As cancer survival rates vary widely, Oncode Researcher Daniel Miedema from Oncode Investigator Louis Vermeulen’s lab (Amsterdam UMC), in collaboration with the teams of Oncode Investigators Hugo Snippert (UMC Utrecht) and Geert Kops (Hubrecht Institute) has developed a mathematical method to predict survival based on genetic changes in cancer. The results of this study are now published in Nature Communications.

The study started with some questions. ‘We were wondering if genomic aberrations in the primary cancer can help to explain the chances of survival for patients, and if so - which feature of the genome in particular? A large body of research has shown that each patient has a unique tumor, and in particular tumors from different cancer types have huge differences. We hence reasoned that instead of looking for one feature, it might be more useful to explore the effect of the overall genetic diversity in the primary cancer on survival’ says Daniel Miedema, the principal investigator in this study.

The team’s first step was to obtain a comprehensive and scalable measure of genomic diversity. They developed a mathematical trick to calculate the genomic heterogeneity from a single measurement of chromosomal copy numbers. This tool then allowed them to study more than 10,000 tumors from 37 different types of cancer.

‘We found that for most cancer types, patients with a genomic diverse tumor have a poor prognosis. Interestingly, our approach also gives an indication why prognosis varies between cancer types: we for instance found that esophageal cancers have a high genomic diversity and patients have poor survival compared to, for example, thyroid cancers that have low genomic diversity and the prognosis for patients is relatively good’ says Miedema.
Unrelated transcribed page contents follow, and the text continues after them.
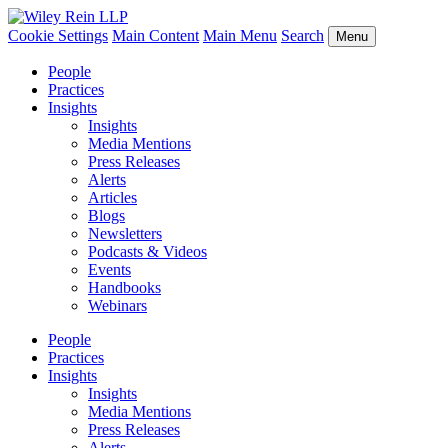
Cookie Settings
Main Content
Main Menu
Search
Menu
People
Practices
Insights
Insights
Media Mentions
Press Releases
Alerts
Articles
Blogs
Newsletters
Podcasts & Videos
Events
Handbooks
Webinars
People
Practices
Insights
Insights
Media Mentions
Press Releases
Alerts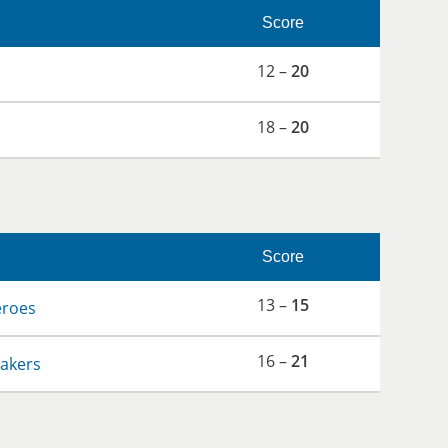
Score
12 –
20
18 –
20
Score
13 –
15
eroes
16 –
21
hakers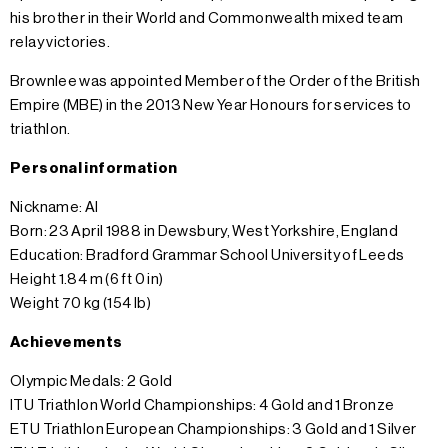
his brother in their World and Commonwealth mixed team
relay victories.
Brownlee was appointed Member of the Order of the British
Empire (MBE) in the 2013 New Year Honours for services to
triathlon.
Personal information
Nickname: Al
Born: 23 April 1988 in Dewsbury, West Yorkshire, England
Education: Bradford Grammar School University of Leeds
Height 1.84 m (6 ft 0 in)
Weight 70 kg (154 lb)
Achievements
Olympic Medals: 2 Gold
ITU Triathlon World Championships: 4 Gold and 1 Bronze
ETU Triathlon European Championships: 3 Gold and 1 Silver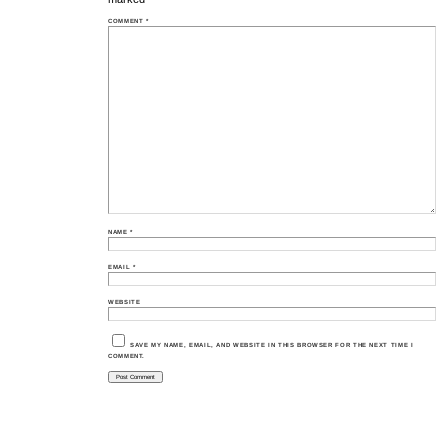
COMMENT
*
NAME
*
EMAIL
*
WEBSITE
SAVE MY NAME, EMAIL, AND WEBSITE IN THIS BROWSER FOR THE NEXT TIME I
COMMENT.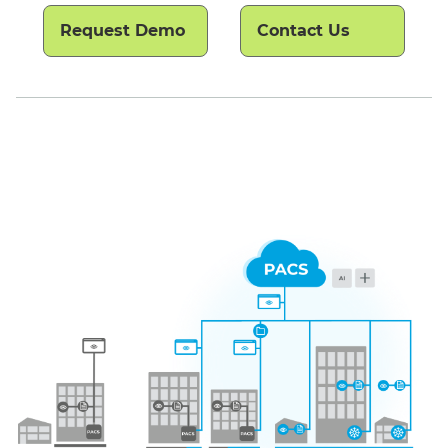
Request Demo
Contact Us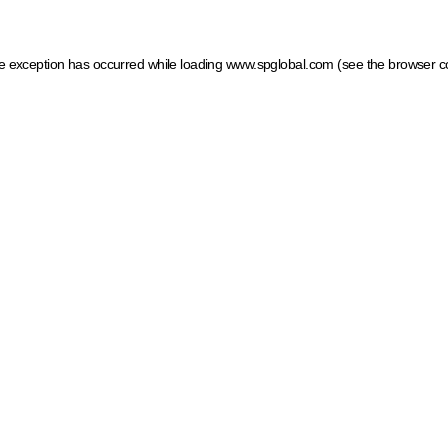
ide exception has occurred
while loading
www.spglobal.com
(see the browser c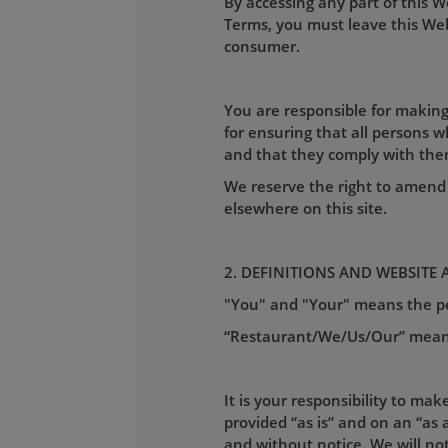
By accessing any part of this 
Terms, you must leave this Webs
consumer.
You are responsible for making
for ensuring that all persons 
and that they comply with the
We reserve the right to amend 
elsewhere on this site.
2. DEFINITIONS AND WEBSITE 
"You" and "Your" means the per
“Restaurant/We/Us/Our” mea
It is your responsibility to mak
provided “as is” and on an “as a
and without notice. We will not 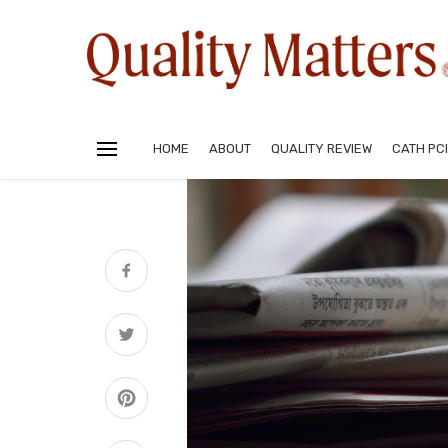
HOME
ABOUT
QUALITY REVIEW
CATH PCI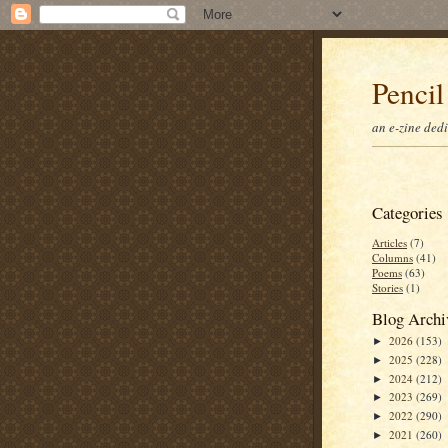
Pencil
an e-zine ded
Categories
Articles
(7)
Columns
(41)
Poems
(63)
Stories
(1)
Blog Archi
2026
(153)
►
2025
(228)
►
2024
(212)
►
2023
(269)
►
2022
(290)
►
2021
(260)
►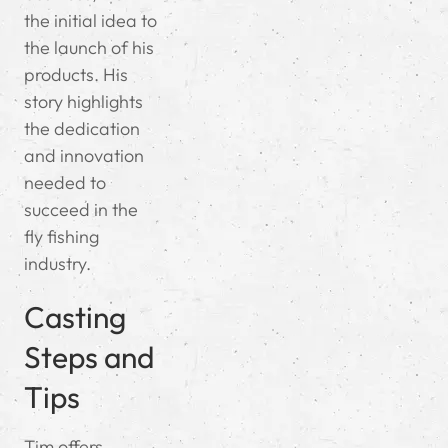
the initial idea to
the launch of his
products. His
story highlights
the dedication
and innovation
needed to
succeed in the
fly fishing
industry.
Casting
Steps and
Tips
Tim offers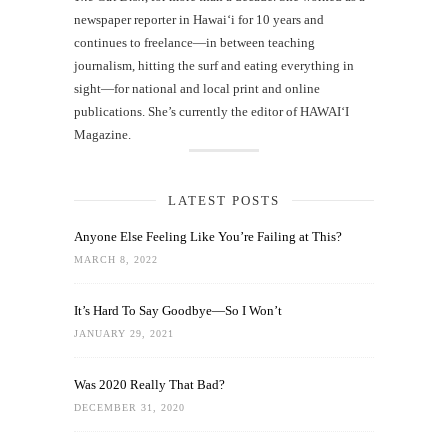
newspaper reporter in Hawai‘i for 10 years and
continues to freelance—in between teaching
journalism, hitting the surf and eating everything in
sight—for national and local print and online
publications. She’s currently the editor of HAWAIʻI
Magazine.
LATEST POSTS
Anyone Else Feeling Like You’re Failing at This?
MARCH 8, 2022
It’s Hard To Say Goodbye—So I Won’t
JANUARY 29, 2021
Was 2020 Really That Bad?
DECEMBER 31, 2020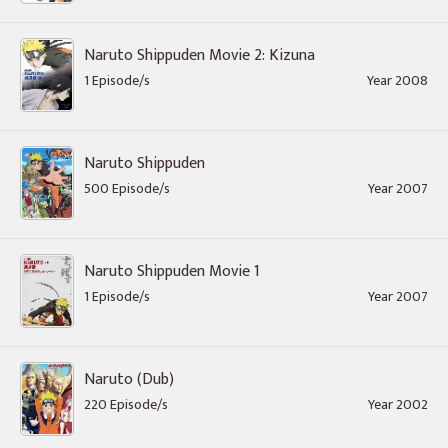
Naruto Shippuden Movie 2: Kizuna
1 Episode/s
Year 2008
Naruto Shippuden
500 Episode/s
Year 2007
Naruto Shippuden Movie 1
1 Episode/s
Year 2007
Naruto (Dub)
220 Episode/s
Year 2002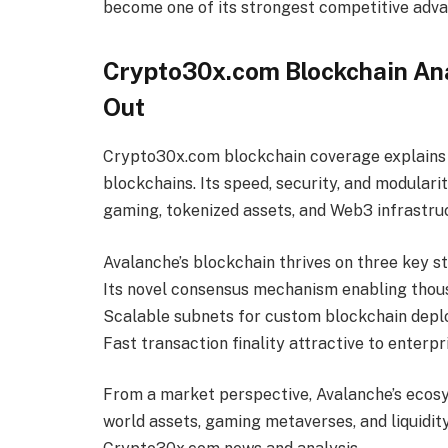
become one of its strongest competitive adv
Crypto30x.com Blockchain An
Out
Crypto30x.com blockchain coverage explains
blockchains. Its speed, security, and modularit
gaming, tokenized assets, and Web3 infrastru
Avalanche’s blockchain thrives on three key s
Its novel consensus mechanism enabling thous
Scalable subnets for custom blockchain dep
Fast transaction finality attractive to enterp
From a market perspective, Avalanche’s ecosy
world assets, gaming metaverses, and liquidi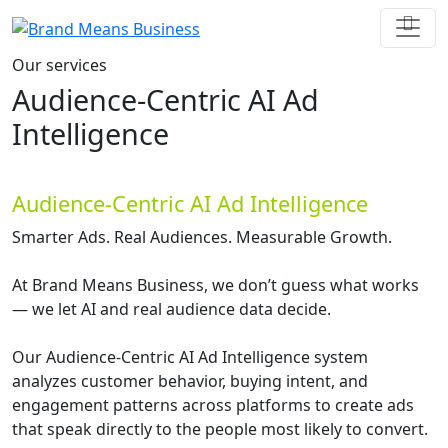
Our services
Audience-Centric AI Ad
Intelligence
Audience-Centric AI Ad Intelligence
Smarter Ads. Real Audiences. Measurable Growth.
At Brand Means Business, we don’t guess what works
— we let AI and real audience data decide.
Our Audience-Centric AI Ad Intelligence system
analyzes customer behavior, buying intent, and
engagement patterns across platforms to create ads
that speak directly to the people most likely to convert.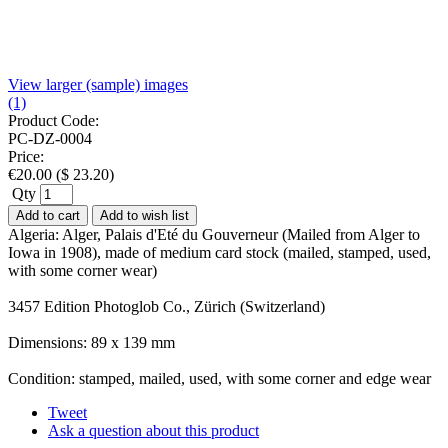
View larger (sample) images
(1)
Product Code:
PC-DZ-0004
Price:
€
20.00
(
$
23.20
)
Qty
Add to cart
Add to wish list
Algeria: Alger, Palais d'Eté du Gouverneur (Mailed from Alger to
Iowa in 1908), made of medium card stock (mailed, stamped, used,
with some corner wear)
3457 Edition Photoglob Co., Zürich (Switzerland)
Dimensions: 89 x 139 mm
Condition: stamped, mailed, used, with some corner and edge wear
Tweet
Ask a question about this product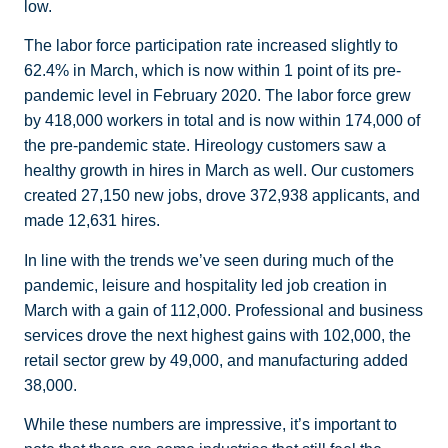
low.
The labor force participation rate increased slightly to
62.4% in March, which is now within 1 point of its pre-
pandemic level in February 2020. The labor force grew
by 418,000 workers in total and is now within 174,000 of
the pre-pandemic state. Hireology customers saw a
healthy growth in hires in March as well. Our customers
created 27,150 new jobs, drove 372,938 applicants, and
made 12,631 hires.
In line with the trends we’ve seen during much of the
pandemic, leisure and hospitality led job creation in
March with a gain of 112,000. Professional and business
services drove the next highest gains with 102,000, the
retail sector grew by 49,000, and manufacturing added
38,000.
While these numbers are impressive, it’s important to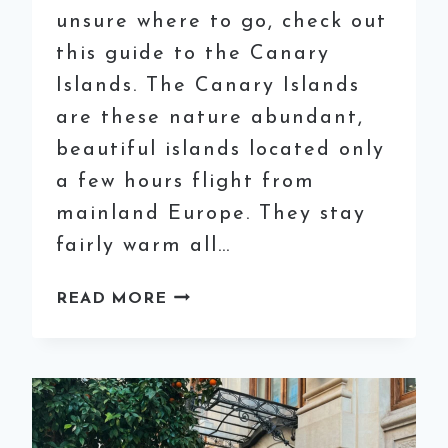
unsure where to go, check out
this guide to the Canary
Islands. The Canary Islands
are these nature abundant,
beautiful islands located only
a few hours flight from
mainland Europe. They stay
fairly warm all…
SOLO
READ MORE
TRAVEL
GUIDE
TO
THE
CANARY
ISLANDS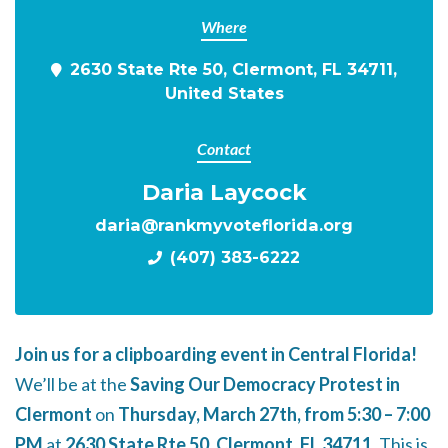
Where
2630 State Rte 50, Clermont, FL 34711,
United States
Contact
Daria Laycock
daria@rankmyvoteflorida.org
(407) 383-6222
Join us for a clipboarding event in Central Florida!
We’ll be at the
Saving Our Democracy Protest in
Clermont
on
Thursday, March 27th, from 5:30 – 7:00
PM
at
2630 State Rte 50, Clermont, FL 34711
. This is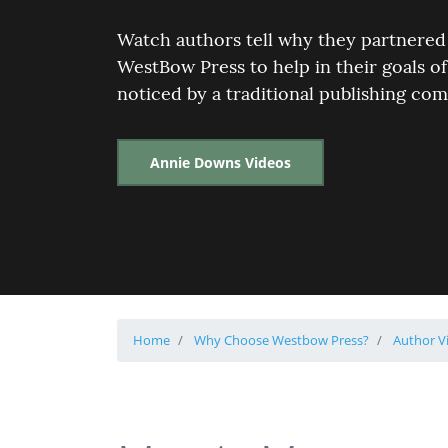
Watch authors tell why they partnered
WestBow Press to help in their goals of
noticed by a traditional publishing co
Annie Downs Videos
Home
Why Choose Westbow Press?
Author V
The tool they developed is simple to apply, cheap and very effective at predicting survival for cancer patients. ‘The development and validation of this tool was effectively done within the Oncode network. Bringing together the expertise of mathematicians, oncologists and genome biologists allowed us to develop a robust and well characterized method’ says Miedema.

And there is more to come. ‘Now that the tool is published, we are excited to look at data from a more clinically relevant setting, to see if the method can be used for clinical decision making. And together with the business developers from Oncode, we are exploring options to valorize this method’ he adds.